There is authority for holding that the doctrine of estoppel may be applied in a county court where objection to taxes is made on application for judgment against real estate. In the early case of Thatcher v. People ex rel. Johnson, 98 Ill. 632, we held that the objector by reason of his prior action was estopped from questioning the validity of the proceeding to levy the tax even though fatal defects existed therein. After holding that there was a fatal defect in the proceeding, we there said: “Nevertheless, under the circumstances of this case, we do not think appellant is in a position to question the regularity or validity of the election in question, or the subsequent proceedings of the directors had upon the faith of it, in borrowing the money and issuing the bonds, for the payment of which the tax in controversy was levied.” The doc*517trine of estoppel was also applied in the case of People ex rel. James v. Seaman, 239 Ill. 611. This was likewise a tax objection case in a county court and the case of Thatcher v. People, 98 Ill. 632, was cited with approval and as authority for the position taken. The doctrine of estoppel therefore being applicable in the present case, we find much reason for applying it here. In the present case the public has upon the strength of the validity of these elections levied taxes, acquired grounds, constructed buildings, made improvements, and placed themselves in a situation where they would be seriously injured were it to be now held, after such an unreasonable delay, that all of the taxes authorized by these elections were invalidated.

In Schnell v. City of Rock Island, 232 Ill. 89, where bonds issued by the city were void and their validity questioned long after they were issued, we held that taxpayers who had stood by without protest for more than 30 years after the original bond issue without attempting to enforce their rights are barred by laches from enjoining payment by the city.

We take judicial notice of the fact that a large percentage of the taxes in St. Clair County is paid by railroads and other corporations, and it would disrupt the school system if, after the great period of delay disclosed in this case, and by such secondary evidence as was produced, it could be held that the basis of a tax and the acts of the officials levying it were invalidated. If the ballots actually used in the elections questioned were not in proper form, appellant is presumed to have known it all these years. For some reason know only to it, the sufficiency of the ballots has never before been questioned. It may be appellant feared during all these years that if these elections were held to be invalid others would have taken place in which a greater rate might have been authorized.
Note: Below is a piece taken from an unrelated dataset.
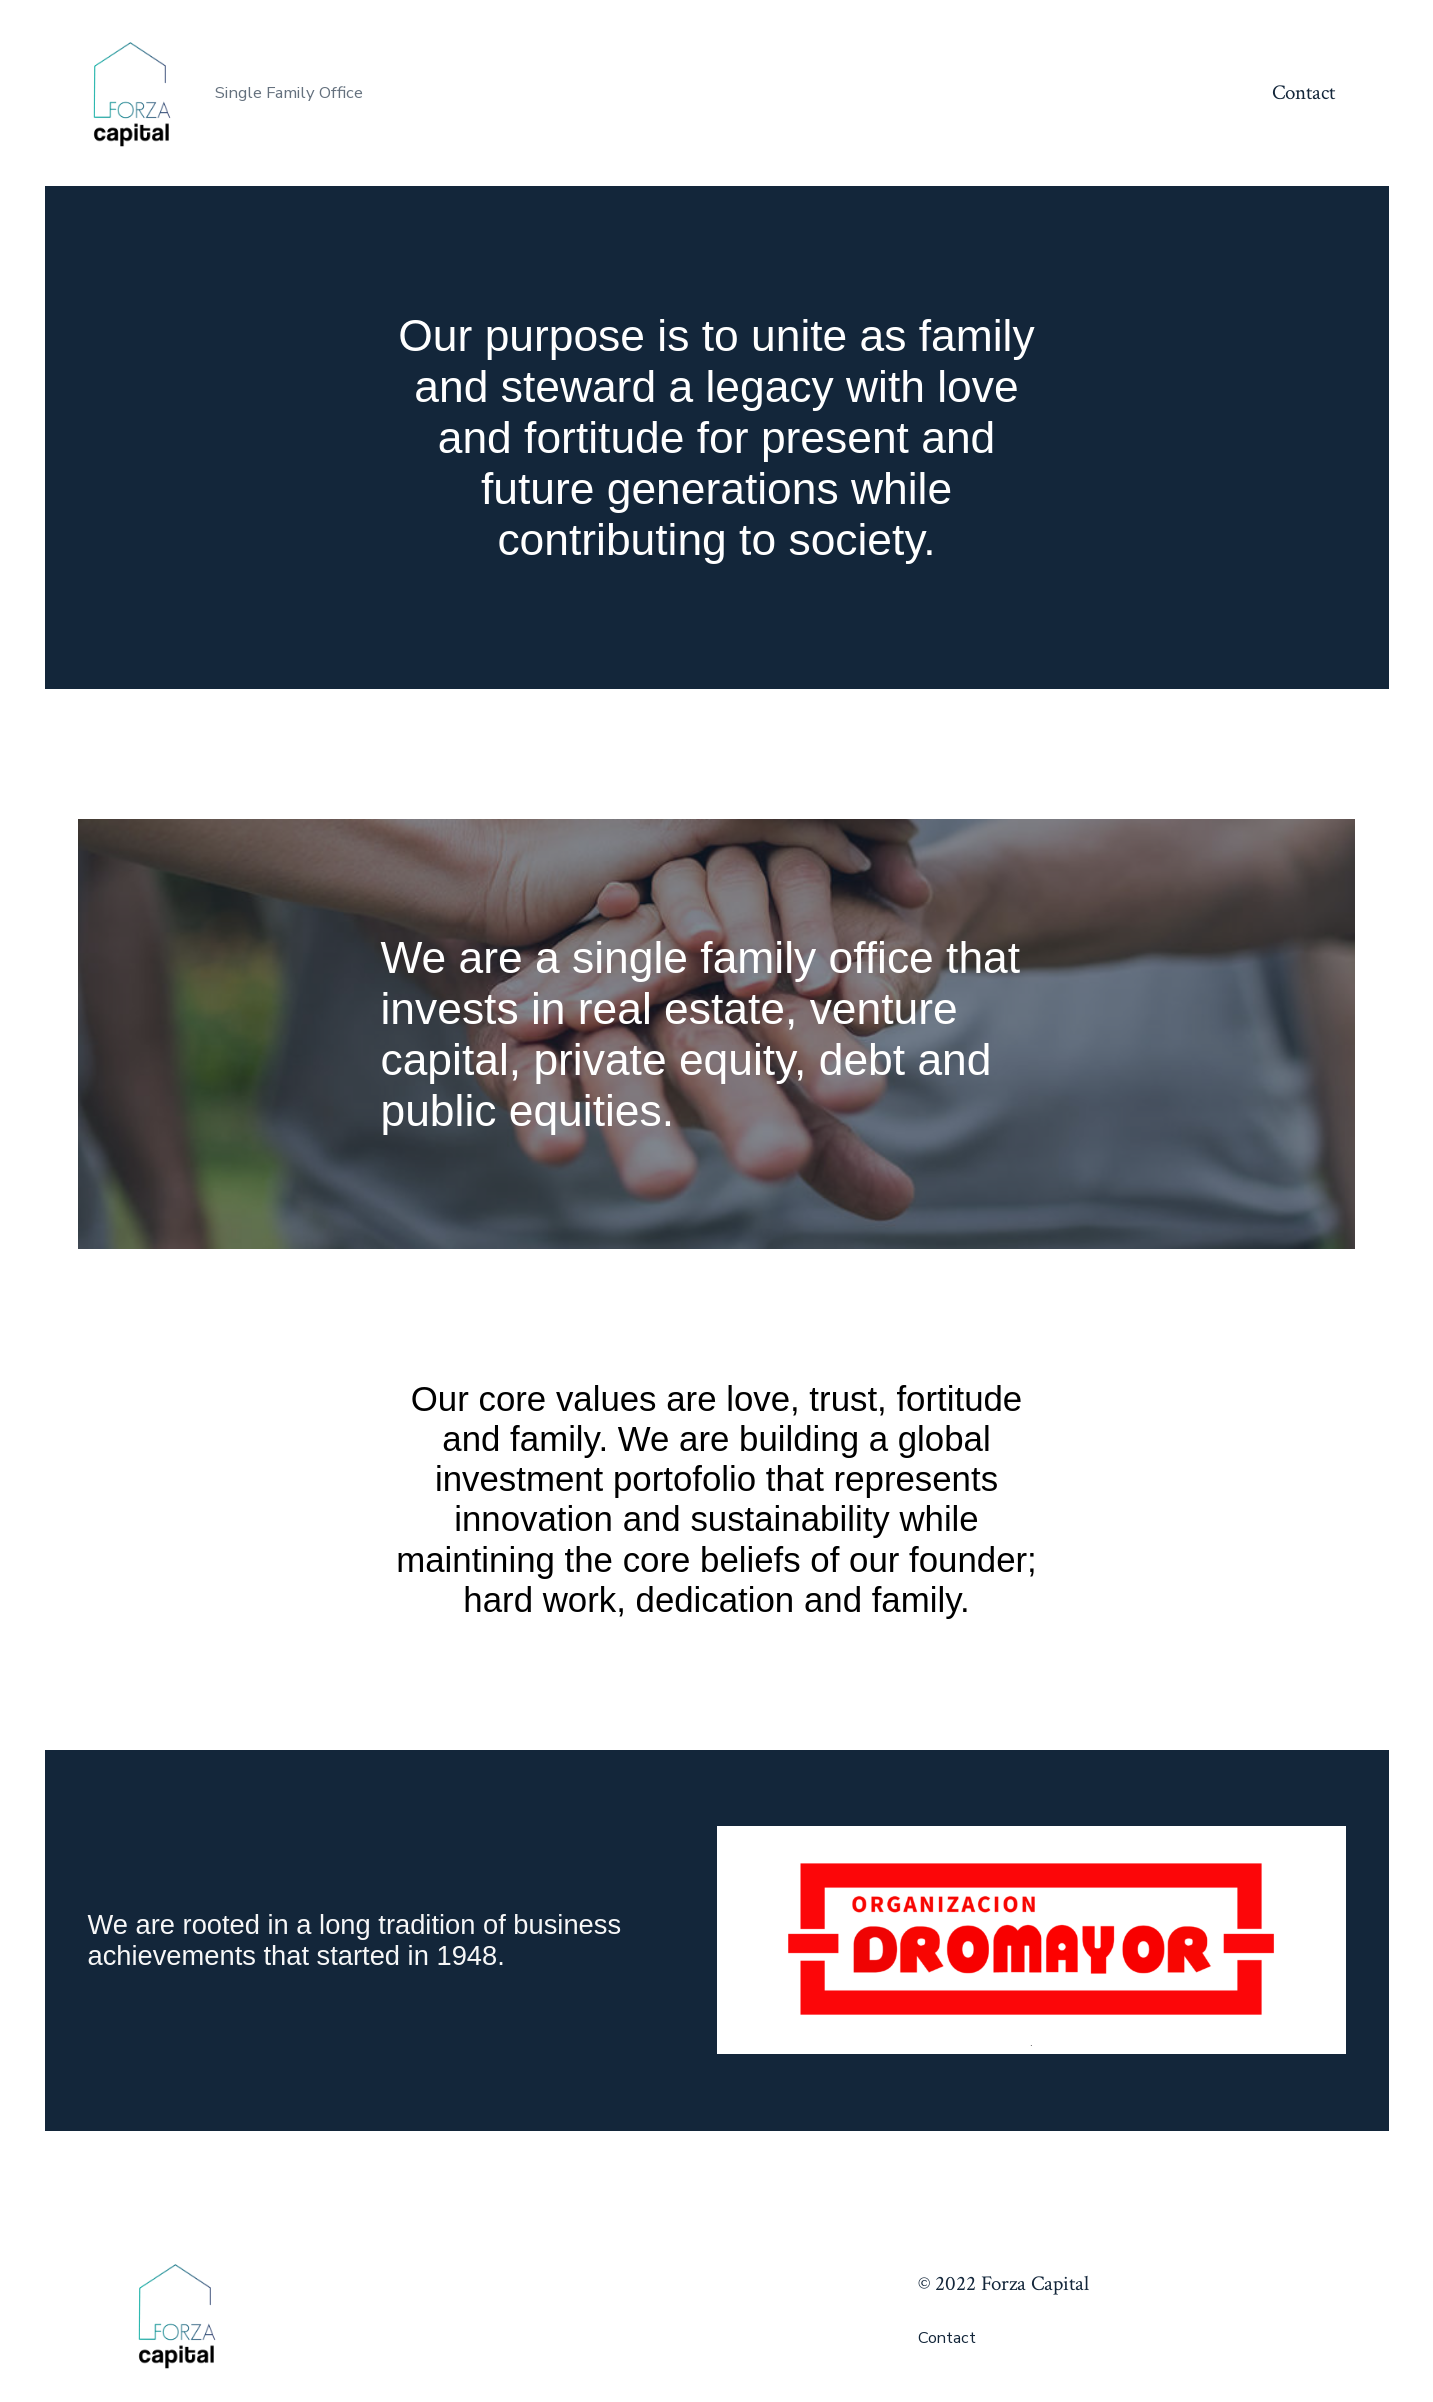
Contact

A number of authorities have been called to our attention holding that a judgment sustaining or overruling an *518objection to a tax of a prior year is not an adjudication of the same question arising in a subsequent year, but most of these cases involved the administration and collection of taxes authorized by laws which were invalid but had not previously been questioned. We think the situation here is quite different. Here, for instance, it is not claimed the law under which the tax was levied and collected was invalid. The objection raises a question of fact aside from the law by contending a certain form of ballot was not used. This is quite a different matter from assailing the validity of a law. If a public body, such as a State or county, may be estopped when their action would create grave injustice, it would seem, with equal propriety, the doctrine should apply here, especially when the validity of no statute is involved.

There are other points argued which will not be necessary to discuss or pass upon. From a careful consideration of the entire record we are of the opinion that the county court correctly overruled the objection of appellant to the special tax levied for educational purposes and the judgment of the county court is affirmed.

Judgment affirmed.

Mr. Chile Justice Murphy, dissenting.